- Opening Delimiter -
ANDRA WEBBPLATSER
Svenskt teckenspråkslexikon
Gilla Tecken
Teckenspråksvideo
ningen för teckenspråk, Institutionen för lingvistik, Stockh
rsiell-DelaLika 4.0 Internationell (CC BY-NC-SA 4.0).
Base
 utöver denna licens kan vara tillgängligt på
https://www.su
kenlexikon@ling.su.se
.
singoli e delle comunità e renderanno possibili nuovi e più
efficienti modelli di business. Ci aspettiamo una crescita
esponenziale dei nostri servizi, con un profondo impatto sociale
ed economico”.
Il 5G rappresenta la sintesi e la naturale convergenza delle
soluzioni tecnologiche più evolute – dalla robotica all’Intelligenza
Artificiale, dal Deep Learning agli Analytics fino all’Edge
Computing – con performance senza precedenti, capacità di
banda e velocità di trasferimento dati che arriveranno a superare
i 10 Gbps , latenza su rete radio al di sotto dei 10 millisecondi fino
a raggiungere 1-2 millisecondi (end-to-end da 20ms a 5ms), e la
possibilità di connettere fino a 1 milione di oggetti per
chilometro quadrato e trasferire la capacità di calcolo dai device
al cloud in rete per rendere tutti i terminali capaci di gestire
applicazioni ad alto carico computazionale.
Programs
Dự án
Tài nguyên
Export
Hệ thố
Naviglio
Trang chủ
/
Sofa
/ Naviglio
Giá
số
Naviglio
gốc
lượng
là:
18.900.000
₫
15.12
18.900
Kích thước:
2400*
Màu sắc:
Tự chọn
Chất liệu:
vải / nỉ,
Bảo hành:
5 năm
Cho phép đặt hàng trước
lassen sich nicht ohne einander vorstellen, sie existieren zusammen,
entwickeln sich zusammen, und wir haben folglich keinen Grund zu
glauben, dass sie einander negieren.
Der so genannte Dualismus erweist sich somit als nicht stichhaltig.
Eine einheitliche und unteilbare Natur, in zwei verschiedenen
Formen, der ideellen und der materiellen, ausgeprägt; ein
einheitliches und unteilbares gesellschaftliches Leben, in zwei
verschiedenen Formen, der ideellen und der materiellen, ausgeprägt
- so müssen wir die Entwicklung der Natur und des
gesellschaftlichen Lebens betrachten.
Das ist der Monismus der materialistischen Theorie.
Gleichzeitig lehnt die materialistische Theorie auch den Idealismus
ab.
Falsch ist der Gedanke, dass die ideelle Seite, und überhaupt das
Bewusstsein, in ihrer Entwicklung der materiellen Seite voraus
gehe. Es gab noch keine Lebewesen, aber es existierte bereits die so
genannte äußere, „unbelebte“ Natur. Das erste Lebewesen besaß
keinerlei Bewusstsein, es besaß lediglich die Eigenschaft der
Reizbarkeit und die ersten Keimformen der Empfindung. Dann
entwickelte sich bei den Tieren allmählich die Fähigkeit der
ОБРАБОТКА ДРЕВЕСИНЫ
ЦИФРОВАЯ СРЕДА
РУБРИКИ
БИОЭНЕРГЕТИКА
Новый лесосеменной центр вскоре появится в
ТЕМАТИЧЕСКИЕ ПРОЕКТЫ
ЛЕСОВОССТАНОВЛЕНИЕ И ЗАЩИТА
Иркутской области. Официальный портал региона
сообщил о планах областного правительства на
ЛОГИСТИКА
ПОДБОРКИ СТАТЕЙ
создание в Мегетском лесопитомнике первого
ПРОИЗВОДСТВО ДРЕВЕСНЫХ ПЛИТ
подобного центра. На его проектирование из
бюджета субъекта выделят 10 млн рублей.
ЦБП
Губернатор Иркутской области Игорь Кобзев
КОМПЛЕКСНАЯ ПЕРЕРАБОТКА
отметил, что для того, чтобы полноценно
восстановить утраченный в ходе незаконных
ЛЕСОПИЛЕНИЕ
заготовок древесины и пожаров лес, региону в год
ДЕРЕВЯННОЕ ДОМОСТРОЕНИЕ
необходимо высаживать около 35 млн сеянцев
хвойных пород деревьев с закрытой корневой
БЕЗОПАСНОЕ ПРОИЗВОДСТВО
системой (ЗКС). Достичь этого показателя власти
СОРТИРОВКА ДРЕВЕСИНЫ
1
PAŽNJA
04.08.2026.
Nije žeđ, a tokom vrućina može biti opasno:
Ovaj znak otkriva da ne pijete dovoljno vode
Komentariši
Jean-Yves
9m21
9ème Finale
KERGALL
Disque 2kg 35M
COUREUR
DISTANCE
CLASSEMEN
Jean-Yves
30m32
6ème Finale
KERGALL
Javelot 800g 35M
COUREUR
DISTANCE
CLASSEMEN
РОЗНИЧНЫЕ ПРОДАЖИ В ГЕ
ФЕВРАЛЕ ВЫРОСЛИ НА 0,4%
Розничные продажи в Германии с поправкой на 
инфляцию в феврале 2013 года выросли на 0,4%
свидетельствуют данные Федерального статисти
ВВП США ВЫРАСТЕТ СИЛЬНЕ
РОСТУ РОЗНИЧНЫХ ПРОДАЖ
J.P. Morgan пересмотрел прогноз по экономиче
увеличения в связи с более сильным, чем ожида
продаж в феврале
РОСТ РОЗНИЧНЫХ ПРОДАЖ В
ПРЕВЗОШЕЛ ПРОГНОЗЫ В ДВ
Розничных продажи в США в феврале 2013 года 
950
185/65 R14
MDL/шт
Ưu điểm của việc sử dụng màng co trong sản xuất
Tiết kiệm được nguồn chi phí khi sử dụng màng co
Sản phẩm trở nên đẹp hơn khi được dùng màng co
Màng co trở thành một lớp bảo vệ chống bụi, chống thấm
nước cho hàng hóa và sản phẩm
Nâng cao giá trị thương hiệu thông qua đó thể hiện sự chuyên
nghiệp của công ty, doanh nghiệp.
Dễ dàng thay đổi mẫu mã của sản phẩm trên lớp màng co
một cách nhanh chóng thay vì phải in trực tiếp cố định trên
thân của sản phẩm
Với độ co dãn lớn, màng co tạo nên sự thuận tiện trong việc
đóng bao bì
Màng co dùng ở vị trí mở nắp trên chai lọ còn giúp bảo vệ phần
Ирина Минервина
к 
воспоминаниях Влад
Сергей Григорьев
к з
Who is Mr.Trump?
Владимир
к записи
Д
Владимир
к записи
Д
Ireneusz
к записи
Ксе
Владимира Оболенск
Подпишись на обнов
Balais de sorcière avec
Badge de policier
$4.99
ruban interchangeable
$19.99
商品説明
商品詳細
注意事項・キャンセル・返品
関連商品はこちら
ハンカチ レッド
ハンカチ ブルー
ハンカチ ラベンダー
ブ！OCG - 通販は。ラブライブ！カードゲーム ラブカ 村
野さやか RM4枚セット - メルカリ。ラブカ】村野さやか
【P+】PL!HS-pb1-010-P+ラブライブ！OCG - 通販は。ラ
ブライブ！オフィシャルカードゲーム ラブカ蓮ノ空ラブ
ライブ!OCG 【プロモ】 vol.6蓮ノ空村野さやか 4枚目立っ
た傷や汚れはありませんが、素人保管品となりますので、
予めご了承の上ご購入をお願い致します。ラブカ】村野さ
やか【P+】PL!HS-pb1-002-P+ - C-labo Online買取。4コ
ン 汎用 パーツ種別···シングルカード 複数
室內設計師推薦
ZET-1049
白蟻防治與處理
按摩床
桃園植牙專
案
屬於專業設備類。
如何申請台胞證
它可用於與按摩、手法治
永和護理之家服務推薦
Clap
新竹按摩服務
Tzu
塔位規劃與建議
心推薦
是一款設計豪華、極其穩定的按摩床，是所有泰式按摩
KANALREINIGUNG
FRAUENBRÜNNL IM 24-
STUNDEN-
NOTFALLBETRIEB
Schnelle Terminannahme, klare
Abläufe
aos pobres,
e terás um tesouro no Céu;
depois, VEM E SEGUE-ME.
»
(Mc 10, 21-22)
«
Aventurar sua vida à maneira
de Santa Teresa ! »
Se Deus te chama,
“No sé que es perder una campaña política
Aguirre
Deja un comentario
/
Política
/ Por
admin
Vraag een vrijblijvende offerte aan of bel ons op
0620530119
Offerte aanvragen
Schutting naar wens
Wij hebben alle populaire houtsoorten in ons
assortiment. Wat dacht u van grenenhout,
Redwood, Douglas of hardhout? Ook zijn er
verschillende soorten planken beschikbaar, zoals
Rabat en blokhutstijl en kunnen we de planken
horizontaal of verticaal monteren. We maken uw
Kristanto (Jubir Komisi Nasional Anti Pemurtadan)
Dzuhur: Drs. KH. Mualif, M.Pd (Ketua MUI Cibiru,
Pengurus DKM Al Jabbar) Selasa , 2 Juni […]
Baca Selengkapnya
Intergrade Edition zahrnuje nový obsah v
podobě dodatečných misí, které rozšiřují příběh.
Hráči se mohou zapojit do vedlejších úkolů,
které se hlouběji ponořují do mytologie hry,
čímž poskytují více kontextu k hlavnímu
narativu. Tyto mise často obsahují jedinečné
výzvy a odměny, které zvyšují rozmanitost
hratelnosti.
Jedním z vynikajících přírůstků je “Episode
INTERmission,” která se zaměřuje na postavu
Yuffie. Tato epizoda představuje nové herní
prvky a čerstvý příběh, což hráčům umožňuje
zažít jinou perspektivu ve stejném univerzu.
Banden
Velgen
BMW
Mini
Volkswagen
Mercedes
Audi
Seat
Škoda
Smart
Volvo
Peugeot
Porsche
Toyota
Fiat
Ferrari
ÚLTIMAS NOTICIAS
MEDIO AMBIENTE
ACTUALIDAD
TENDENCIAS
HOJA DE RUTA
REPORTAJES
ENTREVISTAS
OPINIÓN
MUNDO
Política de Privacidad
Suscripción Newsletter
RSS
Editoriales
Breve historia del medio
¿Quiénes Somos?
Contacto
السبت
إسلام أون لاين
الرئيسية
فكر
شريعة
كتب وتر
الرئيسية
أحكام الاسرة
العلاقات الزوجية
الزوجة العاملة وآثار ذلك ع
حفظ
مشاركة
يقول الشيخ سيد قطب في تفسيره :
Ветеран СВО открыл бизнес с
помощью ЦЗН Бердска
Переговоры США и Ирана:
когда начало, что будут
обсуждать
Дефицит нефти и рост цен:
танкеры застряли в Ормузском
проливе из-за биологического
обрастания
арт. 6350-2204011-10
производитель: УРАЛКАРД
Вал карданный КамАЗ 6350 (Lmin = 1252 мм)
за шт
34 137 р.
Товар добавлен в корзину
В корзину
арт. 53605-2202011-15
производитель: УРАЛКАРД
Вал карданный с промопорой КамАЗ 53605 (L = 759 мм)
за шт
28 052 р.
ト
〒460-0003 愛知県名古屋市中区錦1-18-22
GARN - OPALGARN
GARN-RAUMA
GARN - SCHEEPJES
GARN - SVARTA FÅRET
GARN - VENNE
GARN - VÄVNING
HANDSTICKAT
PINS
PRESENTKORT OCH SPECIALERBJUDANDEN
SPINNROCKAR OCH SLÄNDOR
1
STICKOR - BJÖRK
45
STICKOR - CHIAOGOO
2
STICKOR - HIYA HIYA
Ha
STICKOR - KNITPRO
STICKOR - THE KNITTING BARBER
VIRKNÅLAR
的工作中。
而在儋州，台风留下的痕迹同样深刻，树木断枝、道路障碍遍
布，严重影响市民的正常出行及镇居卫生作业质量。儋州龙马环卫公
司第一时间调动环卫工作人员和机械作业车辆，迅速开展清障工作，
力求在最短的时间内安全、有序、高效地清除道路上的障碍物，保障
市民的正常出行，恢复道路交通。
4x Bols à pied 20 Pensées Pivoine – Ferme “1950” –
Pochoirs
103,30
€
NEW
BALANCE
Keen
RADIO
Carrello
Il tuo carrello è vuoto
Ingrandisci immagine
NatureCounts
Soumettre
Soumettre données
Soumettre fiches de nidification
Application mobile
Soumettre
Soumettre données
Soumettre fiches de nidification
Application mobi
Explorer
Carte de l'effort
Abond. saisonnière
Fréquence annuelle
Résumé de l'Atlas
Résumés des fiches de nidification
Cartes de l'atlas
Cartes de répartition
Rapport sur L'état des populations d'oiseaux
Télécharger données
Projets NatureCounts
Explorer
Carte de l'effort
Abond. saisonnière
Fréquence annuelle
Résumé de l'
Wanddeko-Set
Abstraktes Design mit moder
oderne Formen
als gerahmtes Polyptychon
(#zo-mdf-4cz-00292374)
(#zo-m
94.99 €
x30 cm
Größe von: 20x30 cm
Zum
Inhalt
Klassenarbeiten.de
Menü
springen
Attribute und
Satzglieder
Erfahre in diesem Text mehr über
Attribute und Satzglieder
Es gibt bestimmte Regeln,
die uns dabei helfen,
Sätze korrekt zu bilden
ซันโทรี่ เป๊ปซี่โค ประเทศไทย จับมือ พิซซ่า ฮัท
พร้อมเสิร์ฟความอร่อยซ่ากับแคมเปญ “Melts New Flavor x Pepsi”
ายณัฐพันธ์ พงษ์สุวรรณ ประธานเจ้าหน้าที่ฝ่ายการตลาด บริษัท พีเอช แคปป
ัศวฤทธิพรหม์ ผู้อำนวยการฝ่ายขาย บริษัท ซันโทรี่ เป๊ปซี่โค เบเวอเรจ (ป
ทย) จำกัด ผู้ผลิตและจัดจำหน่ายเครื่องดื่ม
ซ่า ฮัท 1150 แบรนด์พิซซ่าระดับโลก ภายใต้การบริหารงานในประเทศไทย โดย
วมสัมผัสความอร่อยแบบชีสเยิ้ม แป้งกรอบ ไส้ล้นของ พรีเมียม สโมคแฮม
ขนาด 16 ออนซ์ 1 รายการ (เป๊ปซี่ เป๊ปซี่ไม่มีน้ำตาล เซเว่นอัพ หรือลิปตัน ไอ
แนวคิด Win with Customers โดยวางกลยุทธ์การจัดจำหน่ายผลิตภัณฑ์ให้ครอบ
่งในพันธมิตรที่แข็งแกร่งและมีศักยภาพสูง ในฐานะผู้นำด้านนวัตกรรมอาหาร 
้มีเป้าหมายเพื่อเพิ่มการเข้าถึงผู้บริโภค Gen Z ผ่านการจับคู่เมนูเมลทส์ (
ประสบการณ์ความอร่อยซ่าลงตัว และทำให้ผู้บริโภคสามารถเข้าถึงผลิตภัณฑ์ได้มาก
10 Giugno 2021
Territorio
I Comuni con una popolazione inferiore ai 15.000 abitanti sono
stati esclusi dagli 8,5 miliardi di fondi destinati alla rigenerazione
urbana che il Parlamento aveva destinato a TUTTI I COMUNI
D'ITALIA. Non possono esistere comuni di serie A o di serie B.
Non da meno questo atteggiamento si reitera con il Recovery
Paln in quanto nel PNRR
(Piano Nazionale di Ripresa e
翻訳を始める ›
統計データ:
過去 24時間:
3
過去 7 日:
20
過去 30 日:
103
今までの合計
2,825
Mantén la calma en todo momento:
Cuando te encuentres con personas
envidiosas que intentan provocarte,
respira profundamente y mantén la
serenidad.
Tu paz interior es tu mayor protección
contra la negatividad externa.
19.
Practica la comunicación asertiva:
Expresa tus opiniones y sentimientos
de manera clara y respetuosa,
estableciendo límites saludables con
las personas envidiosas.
- Closing Delimiter -
From the line holding "เป๊ปซี่โค เบเวอเรจ (ป" through the final line of the data above, copy every line exactly as written. Include nothing else.

ัศวฤทธิพรหม์ ผู้อำนวยการฝ่ายขาย บริษัท ซันโทรี่ เป๊ปซี่โค เบเวอเรจ (ป
ทย) จำกัด ผู้ผลิตและจัดจำหน่ายเครื่องดื่ม
ซ่า ฮัท 1150 แบรนด์พิซซ่าระดับโลก ภายใต้การบริหารงานในประเทศไทย โดย
วมสัมผัสความอร่อยแบบชีสเยิ้ม แป้งกรอบ ไส้ล้นของ พรีเมียม สโมคแฮม
ขนาด 16 ออนซ์ 1 รายการ (เป๊ปซี่ เป๊ปซี่ไม่มีน้ำตาล เซเว่นอัพ หรือลิปตัน ไอ
แนวคิด Win with Customers โดยวางกลยุทธ์การจัดจำหน่ายผลิตภัณฑ์ให้ครอบ
่งในพันธมิตรที่แข็งแกร่งและมีศักยภาพสูง ในฐานะผู้นำด้านนวัตกรรมอาหาร 
้มีเป้าหมายเพื่อเพิ่มการเข้าถึงผู้บริโภค Gen Z ผ่านการจับคู่เมนูเมลทส์ (
ประสบการณ์ความอร่อยซ่าลงตัว และทำให้ผู้บริโภคสามารถเข้าถึงผลิตภัณฑ์ได้มาก
10 Giugno 2021
Territorio
I Comuni con una popolazione inferiore ai 15.000 abitanti sono
stati esclusi dagli 8,5 miliardi di fondi destinati alla rigenerazione
urbana che il Parlamento aveva destinato a TUTTI I COMUNI
D'ITALIA. Non possono esistere comuni di serie A o di serie B.
Non da meno questo atteggiamento si reitera con il Recovery
Paln in quanto nel PNRR
(Piano Nazionale di Ripresa e
翻訳を始める ›
統計データ:
過去 24時間:
3
過去 7 日:
20
過去 30 日:
103
今までの合計
2,825
Mantén la calma en todo momento:
Cuando te encuentres con personas
envidiosas que intentan provocarte,
respira profundamente y mantén la
serenidad.
Tu paz interior es tu mayor protección
contra la negatividad externa.
19.
Practica la comunicación asertiva:
Expresa tus opiniones y sentimientos
de manera clara y respetuosa,
estableciendo límites saludables con
las personas envidiosas.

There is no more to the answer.